The Unite, the Laurel and the Broad

In 1604, the weight of the gold sovereign/pound was again reduced and the new coin became known as the 'Unite'. In 1612, the 'unite' was revalued to 22 shillings. A yet again smaller 20 shilling gold coin - the 'Laurel' was introduced in 1619 but survived only until 1625 when the 'unite' was devalued to it's original value of 20 shillings. The 'unite' survived the civil war and execution of Charles I in 1649 and continued to be minted during Oliver Cromwell's 'Commonwealth'. Another, smaller 20 shilling gold coin known as the 'broad' was issued in 1656. After the 'Restoration' of Charles II to the crown in 1660, unites were hammered for another two years.

Gold from Guinea

In 1662, two major initiatives were introduced. Firstly, hand hammering of coins was abandoned in favour of manufacture by the Roettiers improved mill and screw presses.

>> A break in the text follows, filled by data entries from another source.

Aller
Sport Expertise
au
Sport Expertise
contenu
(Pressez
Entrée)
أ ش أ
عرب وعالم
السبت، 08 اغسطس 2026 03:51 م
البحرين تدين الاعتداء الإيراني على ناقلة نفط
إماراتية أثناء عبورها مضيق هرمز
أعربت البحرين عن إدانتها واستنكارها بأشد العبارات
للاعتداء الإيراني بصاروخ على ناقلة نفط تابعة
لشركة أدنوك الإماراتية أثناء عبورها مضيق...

Secondly, new 20 shilling coins were minted with gold imported by the Africa Company from Guinea - hence the name of the new coin - the 'guinea'. 50 shilling (5 guinea) and 10 shilling (Half Guinea) coins were also introduced. All coins were minted at the 22 carat (91.6%) gold standard. The guinea was re-valued to 21s 6d at the commencement of the reign of William and Mary (1688-1694) and by the end of their reign had reached 30 shillings. The fluctuating value finally settled again at 21s 6d by 1698 and remained at this value for the balance of William III's reign (1694-1702) and throughout Anne's reign (1702-14), the latter period significant for the Act of Union of 1707 which effected the unification of the ancient kingdoms of England and Scotland into a single realm and resulted in changes to the royal arms appearing on all coins.

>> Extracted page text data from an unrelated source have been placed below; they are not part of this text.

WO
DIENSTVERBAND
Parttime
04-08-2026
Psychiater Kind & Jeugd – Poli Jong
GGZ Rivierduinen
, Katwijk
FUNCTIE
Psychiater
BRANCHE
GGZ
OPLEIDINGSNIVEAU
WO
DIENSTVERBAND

During the first of the Hanoverian kings, George I's, reign (1714-27) more changes occurred to the royal arms. The guinea was re-valued for the final time to 21 shillings in 1717 and remained at this value for 96 years. A short-lived issue of quarter-guinea coins was made in 1718 and in 1733, all hammered gold coins were officially withdrawn and demonetised. The last of the guineas, the famous 'spade guinea' featuring a spade shaped shield on the reverse, was issued between 1787 and 1796. In the first years of the 19th century, gold coin issues were restricted to half and third guinea coins. After a gap of 17 years the spade guinea was issued for the final time in 1813.

Modern Sovereigns

The year 1816 was a landmark for British coinage. The mint was moved from the Tower of London to a new site on Tower Hill and steam powered minting machinery built by Boulton and Watt replaced the old hand operated presses. Significantly, new coinage was produced with an intrinsic value substantially below the face value of each coin - the first official token coinage in the world. In 1817, after an absence of 213 years, sovereigns were minted to replace the guinea. The new coins, valued at 20 shillings (the same as the original rate of over three centuries earlier), were accompanied by half sovereign issues and pattern five & two pound pieces. All were minted to the 22 carat (91.6%) fineness standard previously used for the guinea.